Accommodations or Modifications needed for students with disabilities or ESOL
To accommodate the Spanish speaking student, I pointed to the pictures and asked what
science is to help prompt his thinking. (The teacher did not want Spanish spoken in the
classroom.)
To accommodate the French speaking student, I used some words in French.
To accommodate the students with disabilities, I pointed to the pictures to have them come up
with an idea of what science is.
Differentiation
When students needed help at the end to summarize, I differentiated the instruction by showing
them how to point to the center and say, "science is..." They repeated after me and then I helped
some by pointing to a bubble to prompt them with an idea.

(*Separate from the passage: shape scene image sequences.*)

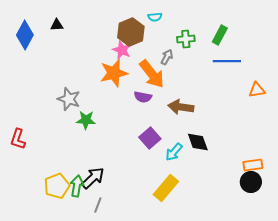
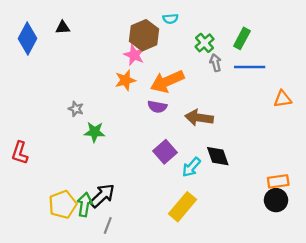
green cross: (186, 39) -> (205, 43), turned -36
gray arrow: (167, 57) -> (216, 63), moved, turned -42
orange star: (114, 73) -> (125, 80), size x0.7
orange arrow: (152, 74) -> (167, 81), turned 104
gray star: (69, 99) -> (76, 109), size x0.6

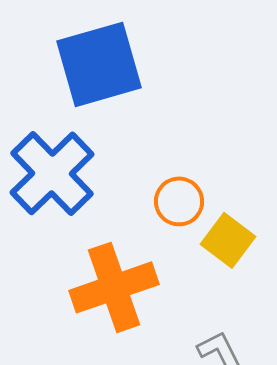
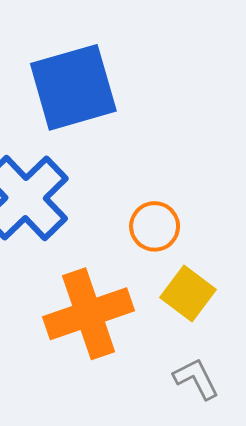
yellow square: (228, 240) -> (188, 293), moved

For some students, they could retell what science was from having listened to the book. Some
students needed to be prompted by seeing pictures.
Assessment of Goals and Objectives

This lesson will be assessed based on how the students answer verbally in the retelling of the
book and in the summarization of the lesson.

How will you assess student learning in each phase? How will you provide feedback to
students?
I assessed students by listening to their answers and listening to their presentations. I provided
positive feedback when students answered questions and gave presentations.